9 de mayo de 2013

EL DESIERTO


Y de pronto usted tiene la sensación de que se encuentra en medio del desierto. Un  desierto de papel pintado, de tabiques de madera, corredores, y ex hombres. De  cada rincón de tinieblas brota un fantasma. Es una sombra blancuzca e informe. Hasta a veces llega usted a levantar la cabeza sorprendido. Hay alguien que camina en su cuarto. Usted enciende la luz y no hay nadie. Sólo la soledad encajonada; la soledad que se le presenta con una catadura tan malévola, que usted contiene el deseo de lanzar un grito o un insulto espantoso, vaya a saber contra qué enemigo invisible. ¡Ah! Y es que usted, aunque no quiera reconocerlo, se siente fuera o expulsado de la sociedad de los hombres. Allí, en el "desierto", todos son enemigos. Cada hombre adivina en el otro una fiera y una historia sucia, turbia o negra.
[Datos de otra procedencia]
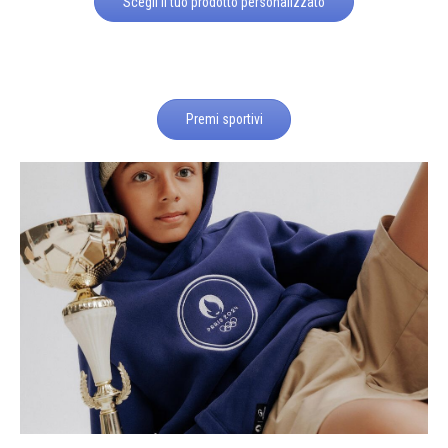
Scegli il tuo prodotto personalizzato
Premi sportivi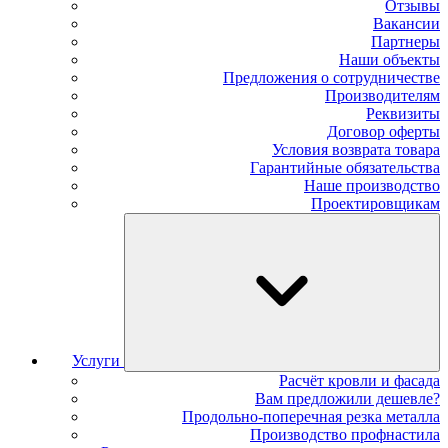
Отзывы
Вакансии
Партнеры
Наши объекты
Предложения о сотрудничестве
Производителям
Реквизиты
Договор оферты
Условия возврата товара
Гарантийные обязательства
Наше производство
Проектировщикам
Услуги
Расчёт кровли и фасада
Вам предложили дешевле?
Продольно-поперечная резка металла
Производство профнастила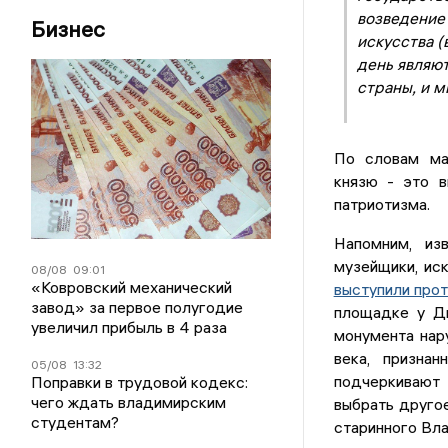
возведение
Бизнес
искусства (
день являют
страны, и м
По словам маг
князю - это в
патриотизма.
Напомним, из
музейщики, иск
08/08
09:01
«Ковровский механический
выступили прот
завод» за первое полугодие
площадке у Дм
увеличил прибыль в 4 раза
монумента нар
века, призна
05/08
13:32
подчеркивают 
Поправки в трудовой кодекс:
чего ждать владимирским
выбрать другое
студентам?
старинного Вл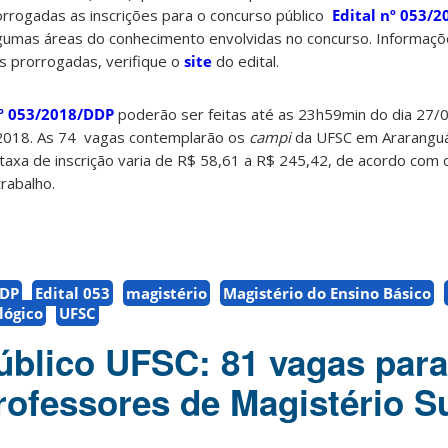
orrogadas as inscrições para o concurso público
Edital nº 053/
gumas áreas do conhecimento envolvidas no concurso. Informaçõ
es prorrogadas, verifique o
site
do edital.
nº 053/2018/DDP
poderão ser feitas até as 23h59min do dia 27/
2018. As 74 vagas contemplarão os
campi
da UFSC em Araranguá
A taxa de inscrição varia de R$ 58,61 a R$ 245,42, de acordo com 
rabalho.
DP
Edital 053
magistério
Magistério do Ensino Básico
lógico
UFSC
blico UFSC: 81 vagas para
rofessores de Magistério S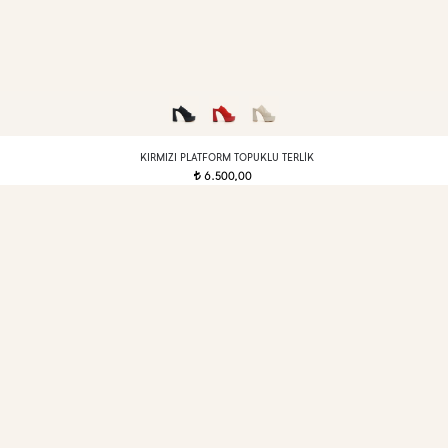
KIRMIZI PLATFORM TOPUKLU TERLIK
6.500,00
t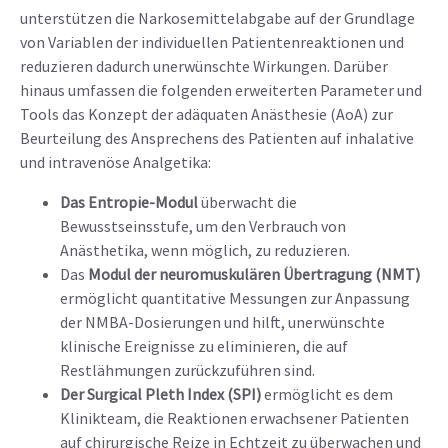
unterstützen die Narkosemittelabgabe auf der Grundlage
von Variablen der individuellen Patientenreaktionen und
reduzieren dadurch unerwünschte Wirkungen. Darüber
hinaus umfassen die folgenden erweiterten Parameter und
Tools das Konzept der adäquaten Anästhesie (AoA) zur
Beurteilung des Ansprechens des Patienten auf inhalative
und intravenöse Analgetika:
Das Entropie-Modul
überwacht die
Bewusstseinsstufe, um den Verbrauch von
Anästhetika, wenn möglich, zu reduzieren.
Das
Modul der neuromuskulären Übertragung (NMT)
ermöglicht quantitative Messungen zur Anpassung
der NMBA-Dosierungen und hilft, unerwünschte
klinische Ereignisse zu eliminieren, die auf
Restlähmungen zurückzuführen sind.
Der Surgical Pleth Index (SPI)
ermöglicht es dem
Klinikteam, die Reaktionen erwachsener Patienten
auf chirurgische Reize in Echtzeit zu überwachen und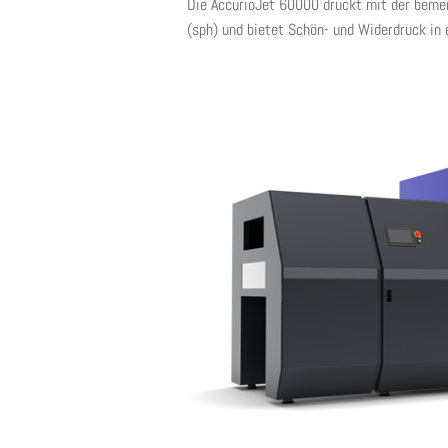
Die AccurioJet 60000 druckt mit der beme
(sph) und bietet Schön- und Widerdruck in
En estos corredores saludar a un desconocido es quizá más grave que insultarlo. A cada cuarto de hora el reloj hace sonar la media hora. Quizás el reloj está bien y en cambio usted está mal. El tiempo vuela; un cansancio inhumano pesa sobre todas las cabezas apoyadas en las almohadas. Repentinamente un ronquido comienza a raspar el silencio; un mueble cruje, un paso más precavido que todos los pasos anteriores, se desliza en el alfombrado. Bajo la almohada usted aprieta el cabo de un revólver; luego nada. El silencio que es más atroz que todos los ruidos de la civilización sumados, y el ronquido pesado, penoso de una fiera que duerme. Luego un grito de mujer, un grito rápido cortado por una mano que amordaza una boca. Inmediatamente un golpe de tos, y más tarde el silencio: un silencio de casa desalquilada, vigilado por una mano que se apoya en la culata del revólver.